Well, now that 2006 is nearly over, I look back at this past year with a mixture of sadness, grief, overwhelming gratitude and joy. For a year that started off so tragically for me and my family, it is ending on a positive and hopeful note.
On January 15th, 2006, my youngest brother Jason celebrated his 28th birthday. At least with friends. My brother lived the life of a wanderer, caught up in the enticing addiction of alcohol. He was a good kid (and I always thought of him that way), with a good heart. But he was incapable of living a life of what we would consider normalcy. He couldn't hold a job or a relationship and he had cut himself off from our family in many ways. This perhaps is what hurts us most of all. We couldn't be there for him when he needed us.
Two weeks after his 28th birthday, my brother Jason Kaye was murdered in a back alley in Edmonton, not far from the Mustard Seed Church where he sometimes found respite. He was beaten and left to die alone. And that hurts me even more. I have placed flowers on the spot where police found him, and have to stop my thoughts and imagination from playing out what could have been his last moments. The place still haunts my thoughts, and I know I will visit it again this January. As his birthday and anniversary of his death approaches, I feel overwhelmed by emotions...by his loss.

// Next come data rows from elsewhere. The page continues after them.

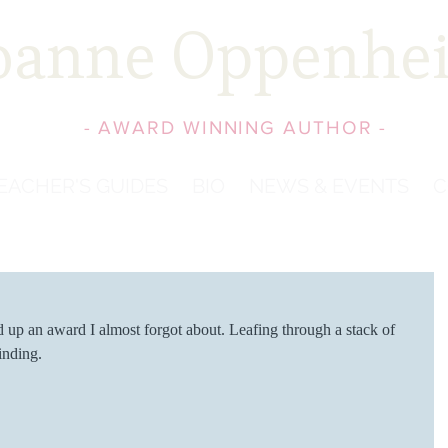
oanne Oppenhe
- AWARD WINNING AUTHOR -
EACHER'S GUIDES
BIO
NEWS & EVENTS
C
 up an award I almost forgot about. Leafing through a stack of 
finding.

This January 7th, a special memorial will be held in downtown Edmonton to honor homeless or inner city people who have died this past year. I will be there with my husband and daughter, representing all of my family who cannot make it because of distance and jobs. And somehow I must find the words to paint a picture of a brother who seemed so lost in many ways, but maybe knew far more happiness with his accepting friends downtown.
Jason is tied to me in many ways. He was the baby in my family when I was 14. I used to lie and tell people he was mine, regardless of the dirty looks I'd receive. I once helped him lose weight after he endured so much bullying and low self-esteem as a teenager...but in the end, he did it himself. He was a computer genius with a heart of gold, and he never seemed to hold a grudge. He never blamed our parents for his predicament; he just lived his life as best as he could.
My novel Whale Song was the only novel of mine he had ever read. And this ties him to me even closer.
On April 7th, 2007, with the launch of Whale Song, it will be an exciting and bittersweet moment for me, one that I would have given anything if he could have been part of. But he can't be. So instead, Whale Song is dedicated to my brother Jason. This story is as much a celebration of love, life and family as it is a poignant tale of family tragedy and grief. Whale Song touches upon a mother's death in a way that is sorrowful, hopeful and meaningful, and I believe it will be a book that will touch the hearts of many.
I have decided that a portion of my Whale Song royalties in 2007 will be donated to the three organizations that helped my brother when his family could not. Donations will be made at the end of 2007 or in early 2008 (whenever I get my royalties) to:
If anyone else feels so inclined, I hope you will consider donating to these worthy causes, or to your own inner city organizations. The people living on the street once had families--parents, siblings, and maybe jobs, houses, kids of their own...and for whatever reason they are not equipped to do this alone. I have spent time on the streets of Edmonton, talking to some of them, and their stories could be your stories. There is not much that separates some of them from my own neighbors. One bad paycheck, one wrong choice, one addiction, and of course abuse, neglect and loss of a job. They are people, with hearts, dreams and wishes...and many want out. They just don't know how.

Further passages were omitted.